By Pattrick Smellie
Sept. 12 (BusinessDesk) – The most generous discounts available to electricity consumers have stopped the exodus of customers from Contact Energy Ltd., but at a cost estimated by market observers to be around $14 million a year.
Highly placed industry sources have told BusinessDesk they estimate that is the cost of Contact’s new 22% discount off normal tariffs for people who receive and pay their power bills online.
Contact previously offered a 12% discount and had pursued a strategy of price leadership in the sector for more than a decade before last month’s decision to offer deep discounts after losing some 15,000 customers in the first two months of an Electricity Authority campaign encouraging consumers to compare
power prices.
While Contact’s listed tariffs are still higher than many competitors’ before the discount, the 22% reduction available for online customers has transformed Contact’s competitiveness on the Consumer’s Institute Powerswitch website.

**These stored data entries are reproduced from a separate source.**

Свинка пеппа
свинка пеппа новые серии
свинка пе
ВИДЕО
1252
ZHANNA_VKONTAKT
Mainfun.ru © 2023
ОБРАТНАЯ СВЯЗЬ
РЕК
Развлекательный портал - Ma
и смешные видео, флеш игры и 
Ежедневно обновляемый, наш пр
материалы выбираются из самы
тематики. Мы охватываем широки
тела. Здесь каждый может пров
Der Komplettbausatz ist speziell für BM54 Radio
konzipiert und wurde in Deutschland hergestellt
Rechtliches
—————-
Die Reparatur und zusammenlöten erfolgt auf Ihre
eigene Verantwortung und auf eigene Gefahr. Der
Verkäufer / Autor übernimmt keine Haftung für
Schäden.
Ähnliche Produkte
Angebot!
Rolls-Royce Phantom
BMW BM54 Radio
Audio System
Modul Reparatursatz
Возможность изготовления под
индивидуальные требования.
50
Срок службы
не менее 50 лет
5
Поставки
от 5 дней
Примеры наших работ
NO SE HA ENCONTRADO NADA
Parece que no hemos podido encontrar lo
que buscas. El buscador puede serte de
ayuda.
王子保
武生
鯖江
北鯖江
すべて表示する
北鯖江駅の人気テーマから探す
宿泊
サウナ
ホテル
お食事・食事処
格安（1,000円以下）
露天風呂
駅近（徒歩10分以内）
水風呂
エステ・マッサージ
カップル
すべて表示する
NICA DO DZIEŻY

Latest figures from the Electricity Authority show Contact still lost a net 413 customers in the month of August, but that was a huge improvement on the average 7,679 customers lost in each of the previous two months. Contact has lost around 13% of its total customer base since it peaked in September 2008.
Industry observers have been amazed by the Contact offer, which is being actively extended to its existing customer base and extensively advertised, ensuring that uptake is likely to be high for the offer, which is believed to leave Contact with very little, if any, profit margin on its electricity sales.

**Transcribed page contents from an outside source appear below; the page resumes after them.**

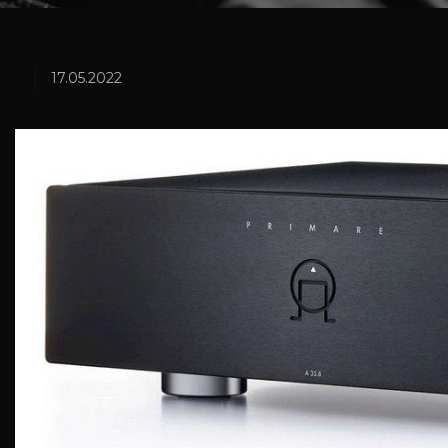
17.05.2022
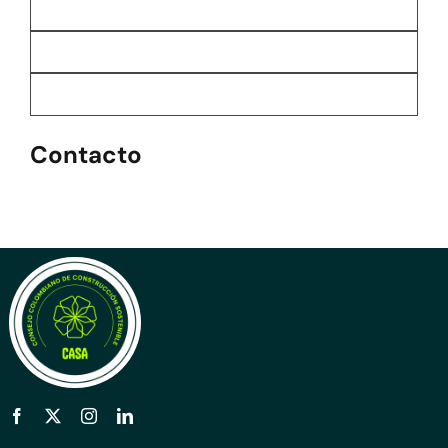
Contacto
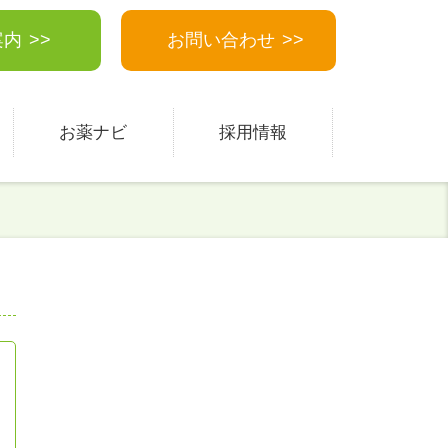
案内
お問い合わせ
お薬ナビ
採用情報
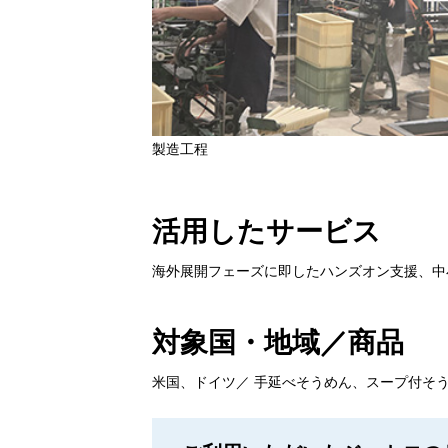
製造工程
活用したサービス
海外展開フェーズに即したハンズオン支援、中
対象国・地域／商品
米国、ドイツ／ 手延べそうめん、スープ付そ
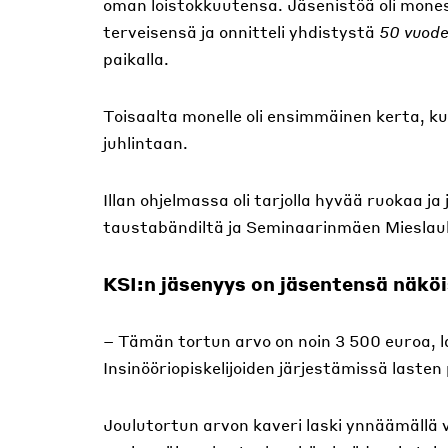
oman loistokkuutensa. Jäsenistöä oli mones
terveisensä ja onnitteli yhdistystä
50 vuode
paikalla.
Toisaalta monelle oli ensimmäinen kerta, ku
juhlintaan.
Illan ohjelmassa oli tarjolla hyvää ruokaa j
taustabändiltä ja Seminaarinmäen Mieslaula
KSI:n jäsenyys on jäsentensä näkö
– Tämän tortun arvo on noin 3 500 euroa, 
Insinööriopiskelijoiden järjestämissä lasten 
Joulutortun arvon kaveri laski ynnäämällä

Contact has already indicated it sees customer retention as a key goal at present, and expects electricity tariffs to continue climbing in future years, while two years of relatively low wholesale market spot prices are unlikely to be maintained.
Low spot prices have been one reason other, often smaller electricity retailers have been able to offer highly competitive tariffs in recent times.

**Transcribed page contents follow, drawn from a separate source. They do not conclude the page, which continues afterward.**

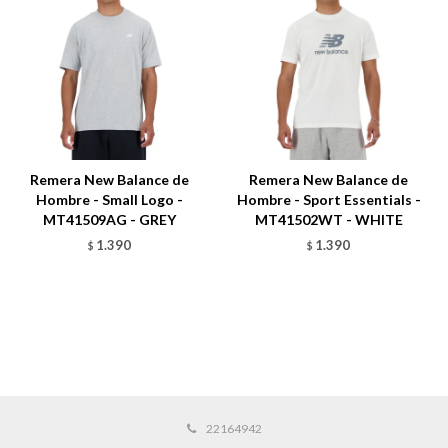
Remera New Balance de
Remera New Balance de
Hombre - Small Logo -
Hombre - Sport Essentials -
MT41509AG - GREY
MT41502WT - WHITE
1.390
1.390
$
$
22164942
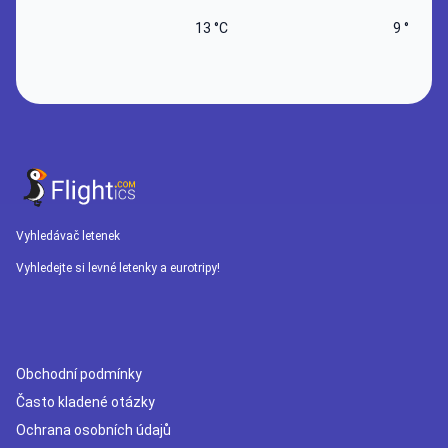
13 °C
9 °C
Vyhledávač letenek
Vyhledejte si levné letenky a eurotripy!
Obchodní podmínky
Často kladené otázky
Ochrana osobních údajů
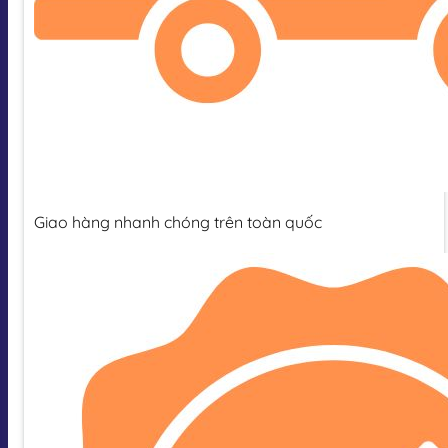
Giao hàng nhanh chóng trên toàn quốc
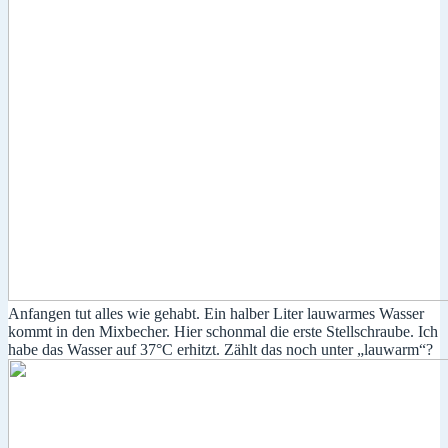
Anfangen tut alles wie gehabt. Ein halber Liter lauwarmes Wasser
kommt in den Mixbecher. Hier schonmal die erste Stellschraube. Ich
habe das Wasser auf 37°C erhitzt. Zählt das noch unter „lauwarm“?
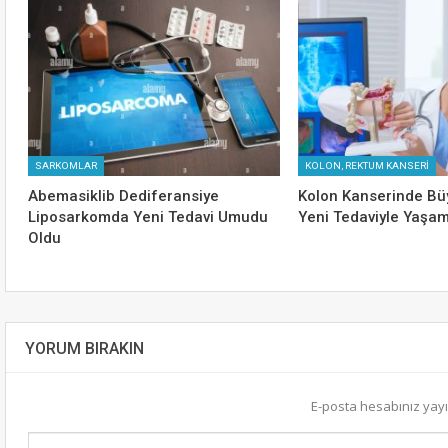
SARKOMLAR
KOLON, REKTUM KANSERİ
Abemasiklib Dediferansiye
Kolon Kanserinde Büy
Liposarkomda Yeni Tedavi Umudu
Yeni Tedaviyle Yaşam
Oldu
YORUM BIRAKIN
E-posta hesabınız ya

At the time of its profit announcement last month, Contact’s chief executive Dennis Barnes said the company expected a 3% impact on mass market revenue, and that the 20% of customers already eligible for the discount would rise to 40% as they switched to online billing and payment. It has declined to put an estimate on the cost of its strategy reversal.
Contact shares were down 1.5% to $5.34 in early morning trading on the NZX.
The biggest customer losses in August went to MightyRiverPower, which runs the Mercury retail electricity brand, which lost 3,008 customers, more than the previous two months’ losses combined. TrustPower, which like Contact has always been at the high end of published tariffs, lost 814 customers.
The biggest winners were Genesis Energy, up 947, and Meridian, up 2,998. Both totals include the companies’ online brands, Energy on Line and Powershop respectively.